Graeme Matheson-Bruce, opera singer: born Dundee 1945; died London 12 February 1994.
NOBODY could deny that the Scottish tenor Graeme Matheson-Bruce had tremendous courage. He tackled heroic and romantic roles such as Parsifal, Lohengrin, Florestan, Radames and even Otello, with a voice and physique more suited to character parts. A superb Bob Holes in Peter Grimes, he also sang the title-role of Britten's opera with great success. His real strength lay in contemporary music: as the High Priest in Philip Glass's Akhnaten, as Lovelace in the world premiere of Robin Holloway's Clarissa (1990), he was in his element, the somewhat ungrateful tone of his voice forgotten, the security of his singing paramount.
Born in Dundee, Matheson- Bruce studied at the Royal Scottish Academy of Music, the Royal Northern College of Music and the London Opera Centre. In 1978 he was awarded a travelling scholarship by the Royal Society of Arts and went to Munich to study with Hans Hotter. He had already appeared at Glyndebourne (1975) as the Gnat in The Cunning Little Vixen, and with Glyndebourne Touring Opera as Sellem in The Rake's Progress. He had also begun a long association with English National Opera, for whom his roles included Loge in The Rhinegold, Walther in The Mastersingers, a drunken Cossack in Mazeppa, Florestan, the Prince in Rusalka, Lovelace, Bob Boles and Peter Grimes.
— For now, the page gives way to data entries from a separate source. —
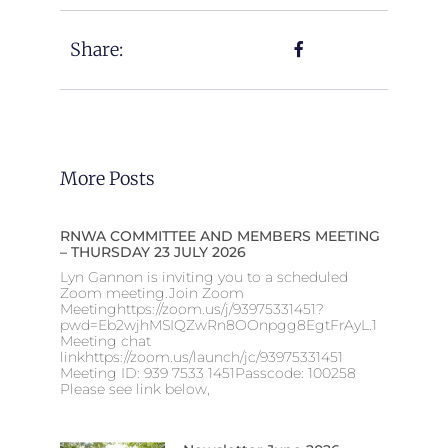
Share:
More Posts
RNWA COMMITTEE AND MEMBERS MEETING
– THURSDAY 23 JULY 2026
Lyn Gannon is inviting you to a scheduled
Zoom meeting.Join Zoom
Meetinghttps://zoom.us/j/93975331451?
pwd=Eb2wjhMSIQZwRn8OOnpgg8EgtFrAyL.1
Meeting chat
linkhttps://zoom.us/launch/jc/93975331451
Meeting ID: 939 7533 1451Passcode: 100258
Please see link below,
He sang the title-roles of Dvorak's Dimitrij at Nottingham University in 1979 and Pfitzner's Palestrina for Abbey Opera in 1981, both British premieres. During the 1980s he appeared frequently in Europe, where his repertory included Werther, Parsifal, Peter Grimes, Herman in The Queen of Spades, Gabriele Adorno, Radames, Don Jose and Hoffman. He also sang in the United States, as Herod and Florestan and as Erick in Der fliegende Hollander.
During the 1991/92 season he sang Sergei in Lady Macbeth of Mtsensk at Hamburg State Opera and created Pentheus in John Buller's The Bacchae for ENO. The latter role displayed his mastery of difficult contemporary music to an even greater degree than had Lovelace in Clarissa. He returned to Glyndebourne in summer 1992 to sing Tchekalinsky in a new production of The Queen of Spades, repeated in semi-staged concert form at the Proms in the Albert Hall.
In April 1993 he sang Herman in Tchaikovsky's opera for ENO. Although his vocal performance lacked the ideal romantic melancholy for that role, his interpretation of the character was excelllent, especially in the final scenes where Herman's obsession with gambling turns to madness.